I love yoga and I believe it’s the best practice for developing core strength and balance, which is what I think is most important for riding well. If you haven’t read my post “Core,” I talk more about the topic there, and why I don’t focus on abs (certainly not six pack abs) but rather on the true core — the iliopsoas — if you want to ride the big movers. The focus on the iliopsoas rather than the abdominals is the reasons I’m less enthusiastic about Pilates than I am about yoga.
I feel like the older I get, the dumber I get (which I think is plausible, especially this year, 2012- the year of mistakes). The more I learn the more I find I don’t know. I used to think of myself as an intermediate rider, now as I get further into dressage I characterize myself as beginner-intermediate because I’ve had to change so many things about how I ride.
Oh well, it’s all in the journey and not the destination, right?
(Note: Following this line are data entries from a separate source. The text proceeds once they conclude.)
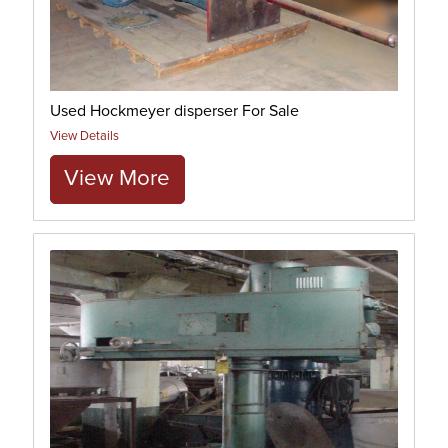
Used Hockmeyer disperser For Sale
View Details
View More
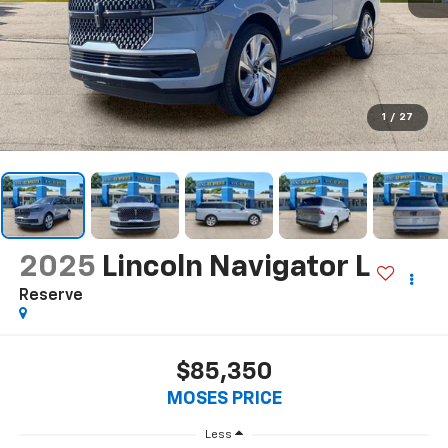
1
/
27
2025
Lincoln Navigator L
Reserve
$85,350
MOSES PRICE
Less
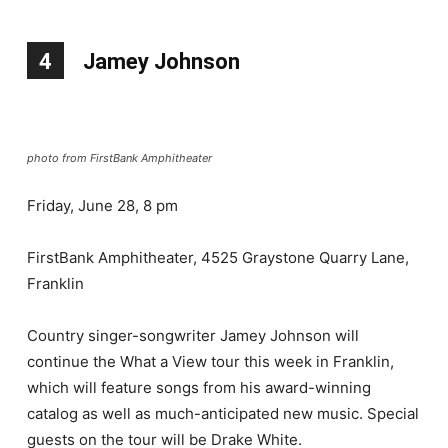
4
Jamey Johnson
photo from FirstBank Amphitheater
Friday, June 28, 8 pm
FirstBank Amphitheater, 4525 Graystone Quarry Lane,
Franklin
Country singer-songwriter Jamey Johnson will
continue the What a View tour this week in Franklin,
which will feature songs from his award-winning
catalog as well as much-anticipated new music. Special
guests on the tour will be Drake White.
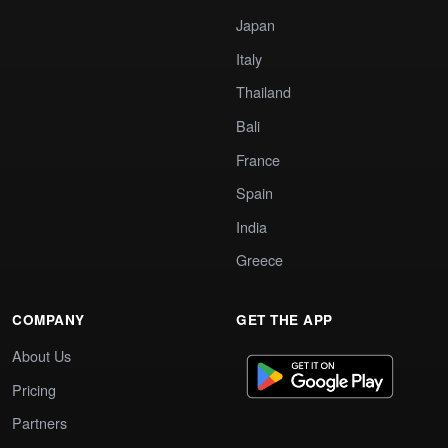
Japan
Italy
Thailand
Bali
France
Spain
India
Greece
COMPANY
GET THE APP
About Us
Pricing
Partners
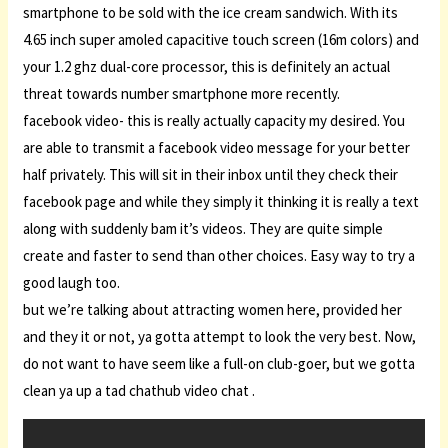
smartphone to be sold with the ice cream sandwich. With its
4.65 inch super amoled capacitive touch screen (16m colors) and
your 1.2 ghz dual-core processor, this is definitely an actual
threat towards number smartphone more recently.
facebook video- this is really actually capacity my desired. You
are able to transmit a facebook video message for your better
half privately. This will sit in their inbox until they check their
facebook page and while they simply it thinking it is really a text
along with suddenly bam it’s videos. They are quite simple
create and faster to send than other choices. Easy way to try a
good laugh too.
but we’re talking about attracting women here, provided her
and they it or not, ya gotta attempt to look the very best. Now,
do not want to have seem like a full-on club-goer, but we gotta
clean ya up a tad chathub video chat .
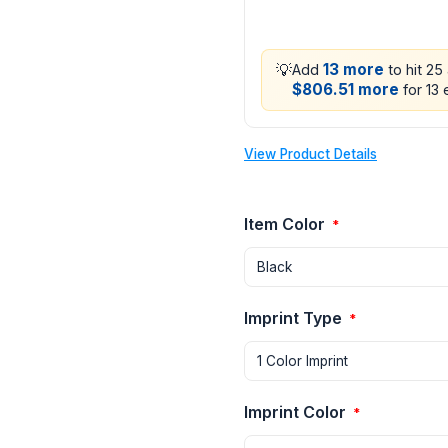
💡
13 more
Add
to hit 25
$806.51 more
for 13 
View Product Details
Item Color
*
Imprint Type
*
Imprint Color
*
I believe it was in one of Vladimir Littauer’s books (Commonsense Horsemsanship?) that there is a fascinating chart for characterizing riders as beginner, intermediate and advanced. I should search it out again and blog about it, as I remember it being interesting…with standards above what we normally use today. Perhaps I don’t remember correctly?
I think whenever we begin a new discipline or take on a green horse or a remedial horse, we discover that our riding skills are not as strong as we thought they were! You’re in good company, Shannon. We’ve all had to reassess our riding skills somewhere along the way.
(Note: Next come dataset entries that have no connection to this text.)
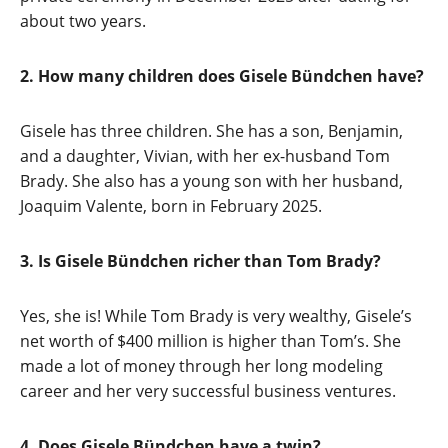
about two years.
2. How many children does Gisele Bündchen have?
Gisele has three children. She has a son, Benjamin,
and a daughter, Vivian, with her ex-husband Tom
Brady. She also has a young son with her husband,
Joaquim Valente, born in February 2025.
3. Is Gisele Bündchen richer than Tom Brady?
Yes, she is! While Tom Brady is very wealthy, Gisele’s
net worth of $400 million is higher than Tom’s. She
made a lot of money through her long modeling
career and her very successful business ventures.
4. Does Gisele Bündchen have a twin?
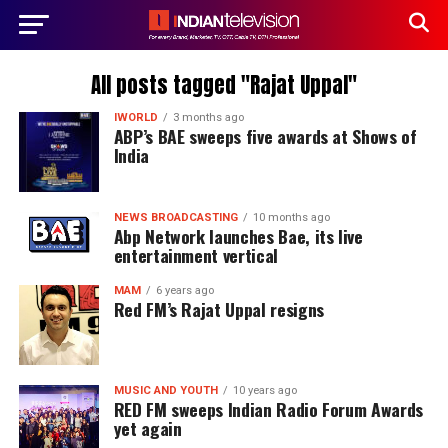
All posts tagged "Rajat Uppal"
IWORLD
3 months ago
ABP’s BAE sweeps five awards at Shows of
India
NEWS BROADCASTING
10 months ago
Abp Network launches Bae, its live
entertainment vertical
MAM
6 years ago
Red FM’s Rajat Uppal resigns
MUSIC AND YOUTH
10 years ago
RED FM sweeps Indian Radio Forum Awards
yet again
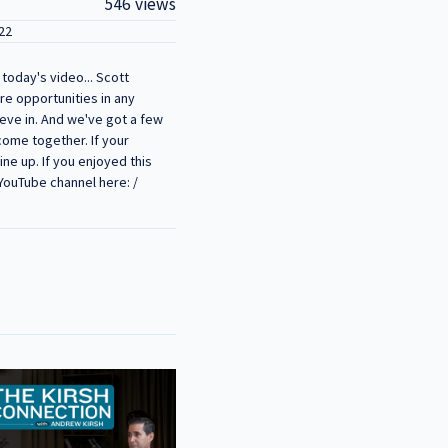
546 views
22
today's video... Scott
are opportunities in any
ieve in. And we've got a few
 come together. If your
ne up. If you enjoyed this
 YouTube channel here: /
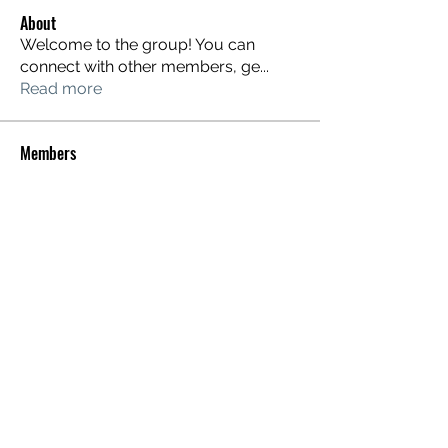
About
Welcome to the group! You can
connect with other members, ge
...
Read more
Members
dixonariel
Follow
dixonariel
Karlisha Thompson
Follow
Karlisha Thompson
Johnnie Stuart
Follow
justinakulin
Follow
justinakulin
Rian Geller
Follow
See All Members (253)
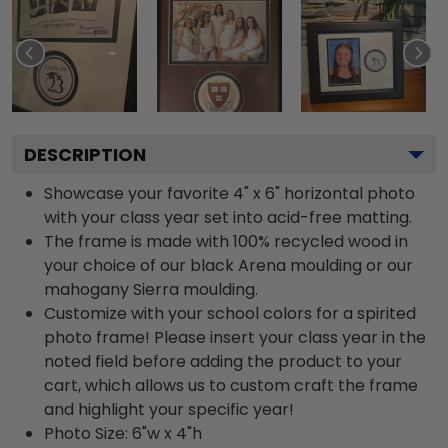
DESCRIPTION
Showcase your favorite 4" x 6" horizontal photo
with your class year set into acid-free matting.
The frame is made with 100% recycled wood in
your choice of our black Arena moulding or our
mahogany Sierra moulding.
Customize with your school colors for a spirited
photo frame! Please insert your class year in the
noted field before adding the product to your
cart, which allows us to custom craft the frame
and highlight your specific year!
Photo Size: 6"w x 4"h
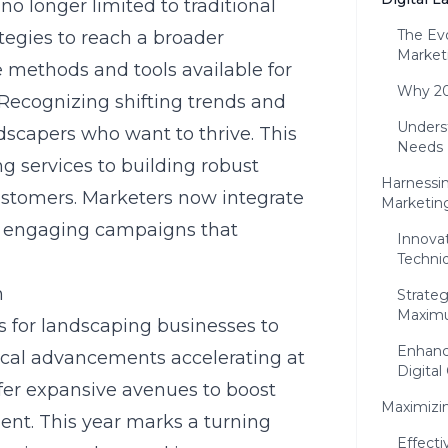
no longer limited to traditional
The Ev
ategies to reach a broader
Market
 methods and tools available for
Why 202
 Recognizing shifting trends and
Unders
ndscapers who want to thrive. This
Needs
ng services to building robust
Harnessin
customers. Marketers now integrate
Marketin
e, engaging campaigns that
Innova
Techni
h
Strate
Maxim
 for landscaping businesses to
Enhanc
gical advancements accelerating at
Digital
fer expansive avenues to boost
Maximizi
ent
. This year marks a turning
Effecti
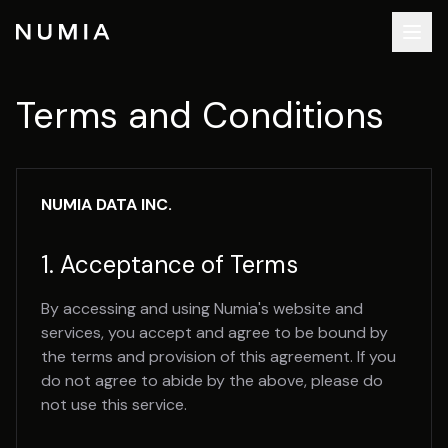
Terms and Conditions
NUMIA DATA INC.
1. Acceptance of Terms
By accessing and using Numia's website and
services, you accept and agree to be bound by
the terms and provision of this agreement. If you
do not agree to abide by the above, please do
not use this service.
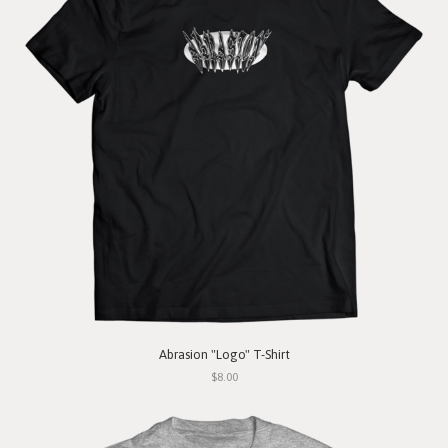
Abrasion "Logo" T-Shirt
$8.00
And yes, definitely, it’s all about the journey!
Calm, Forward, Straight said:
Maybe the trick is remaining open always.
What works today, with a certain horse, or in a certain situation will very likely change. This frame of mind requires that you don’t go on autopilot… that you stay in the moment.
Clicker training – love, love, love. (love the fairy tale too Katie, don’t know how I missed that post!)
Side reins – very wary of them. Seems like they could easily do more harm than good.
Stiff boots – stability, soft boots – flexible ankles as you mentioned. My tall boots are stiff and my paddock boots soft. Wearing the paddock boots exclusively these days.
Full seats – I thought I liked the stickiness of my full leather seats, but now am always wearing my plain cotton breeches. My position is better and easier to adjust when I can move.
Excellent thoughts on the topic (and thanks for the compliment on my fairy tale…how I loved telling that story). Thanks for sharing!
A belated thought for you, Net (and whoever else may be reading this and looking for the same kind of advice) — great exercise for riding the big movers is lunge lessons (on a bigger mover!).
When you take away reins and stirrups, you see that it really is your ability to absorb the movement in your body rather than brace against it (one reason why the focus on super-strong abs is counterproductive) and to balance, which allows you to direct the horse’s movement and stay with it.